Below the header, on the right side of the nav strip, is a location widget. Instead of filling in crap at checkout, you just set your location on the nav strip. The first thing you’ll see is a dropdown selector for countries, then if you happen to select a country that has states or provinces associated with it, a second dropdown selector will magically appear next to it. That’s all it needs from you, a country and sometimes a state or province.

Below that, on the right side, you’ll see a price and a PayPal button. This deceptively simple looking arrangement required a staggeringly disproportionate amount of work to set up. Here’s why:

When you click it, the next thing you’ll see is a PayPal dialog right there on the same page.

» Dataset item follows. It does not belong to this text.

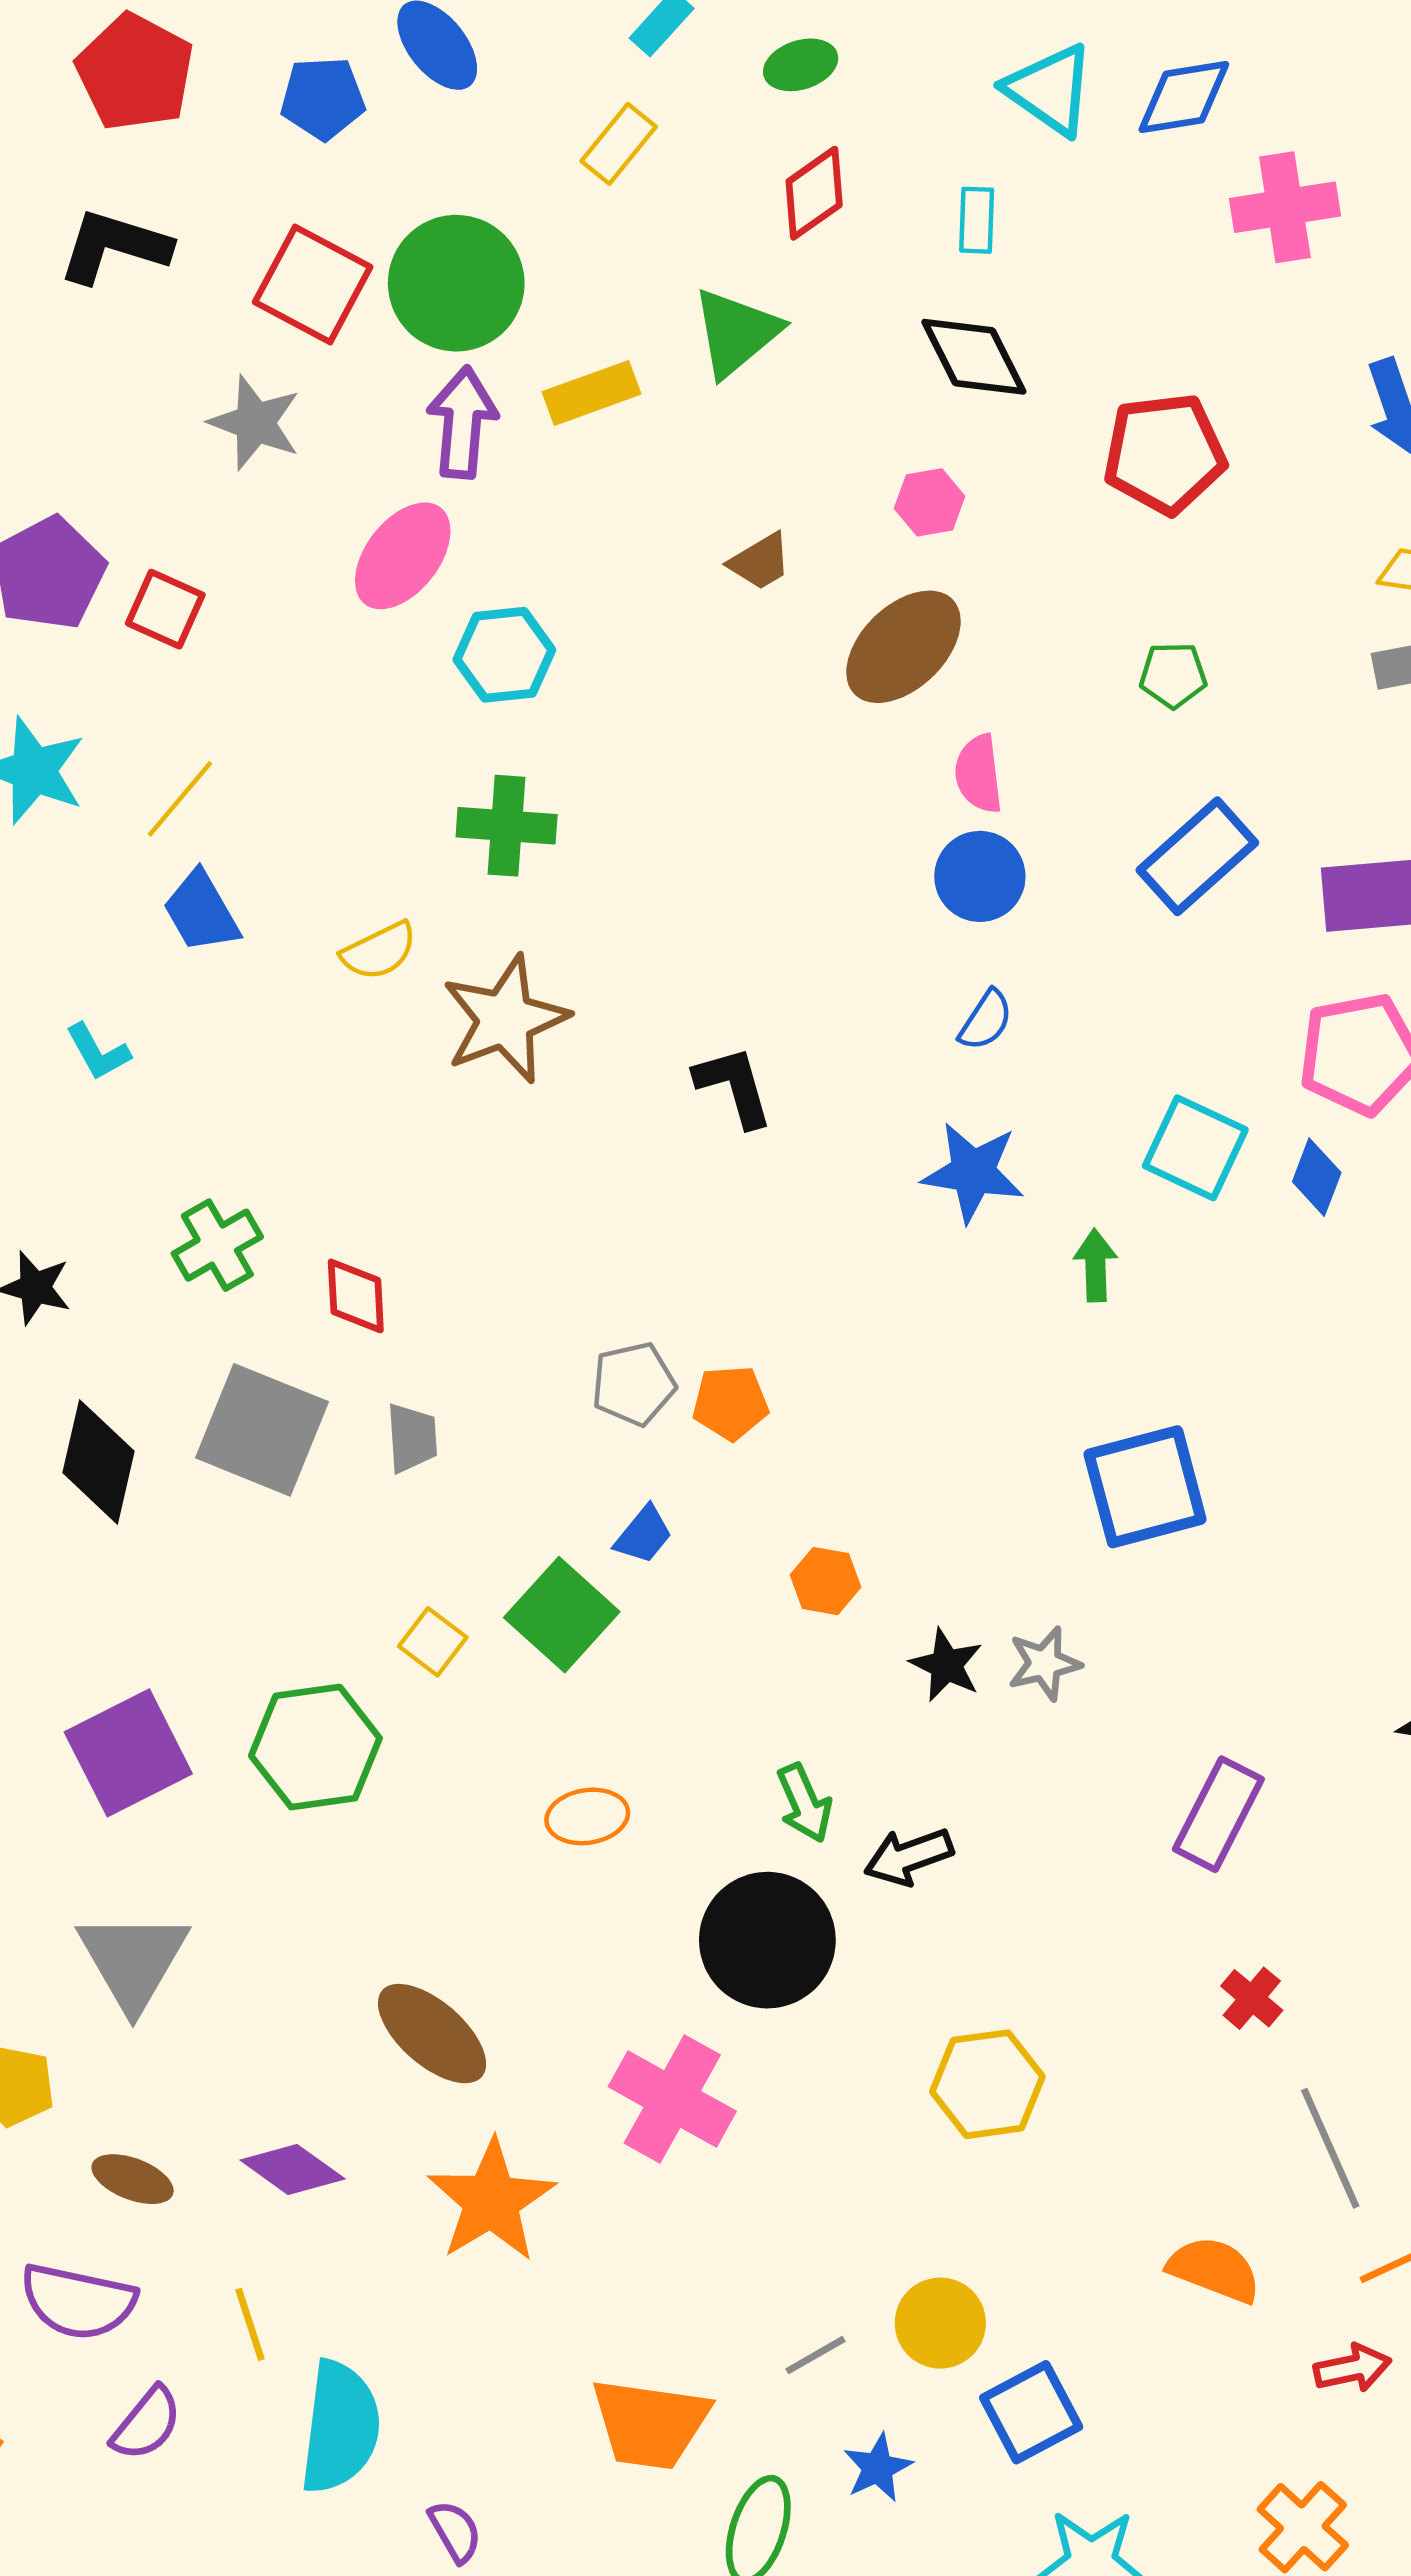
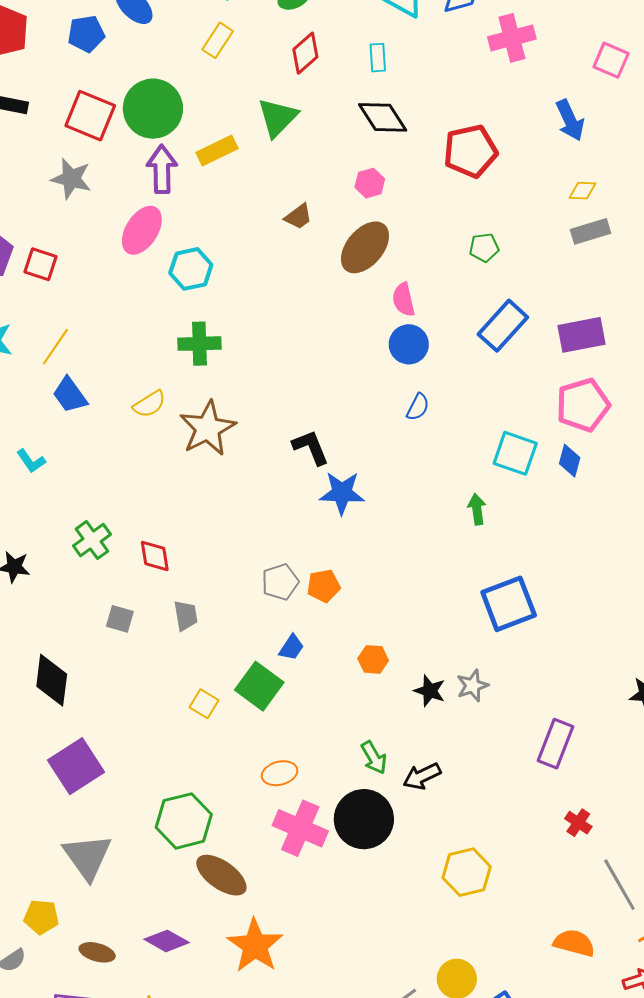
blue star: (973, 1172) -> (342, 493), moved
gray square: (262, 1430) -> (120, 619), size x0.5
black diamond: (99, 1462) -> (52, 680), moved
green hexagon: (315, 1747) -> (184, 821), moved
pink cross: (672, 2099) -> (300, 828), moved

When you click the Log In button, it pops up a secure mini-browser:

Then once you’ve logged in, it takes you right to the confirmation step:

Clicking on “Pay Now” returns you to the store, immediately displaying a summary dialog with a download link:

Note that I did NOT leave out any intermediate steps. What you just saw is literally what a PayPal account holder will see, step by step. I’m not kidding. That’s all there is to it. No forms to fill, just a simple PayPal login and a couple of simple button clicks. In fact, if you let it remember you, you can collapse the purchasing process into two clicks. Well, three, if you count closing that last confirmation dialog.

Okay, here’s another surprise. There is zero user account management. You don’t register or log in or anything like that. This part makes use of some pretty fun HTML5 functionality. Your download links, when you buy something, are saved to local storage on your own machine. It starts right after you buy something (note how the buy button has been replaced by a direct download link):

It’ll stay exactly like that, and the links don’t disappear unless you happen to delete your cookies and flush your browser cache. You don’t log in at all, you just visit the page and it’s all there for you. Now, if you deleted your cookies and flushed your cache, or you’re just accessing your stuff from a different computer, this is what you would see:

Uh-oh, no downloads found. However, here’s the other fun bit: syncing your downloads. All you have to do in order to sync your downloads is enter your PayPal email address and any invoice ID from any previous order:

Bam, just like that, your download shows up in your collection again:

Anyway, this is all a work in progress, and it’s very much an experiment. I don’t know how much of it is going to be practical in a production environment, and I’m pretty sure it won’t play nice with older browsers and what have you. But if you’re using a current version of a modern browser, it’s a fun peek into the future.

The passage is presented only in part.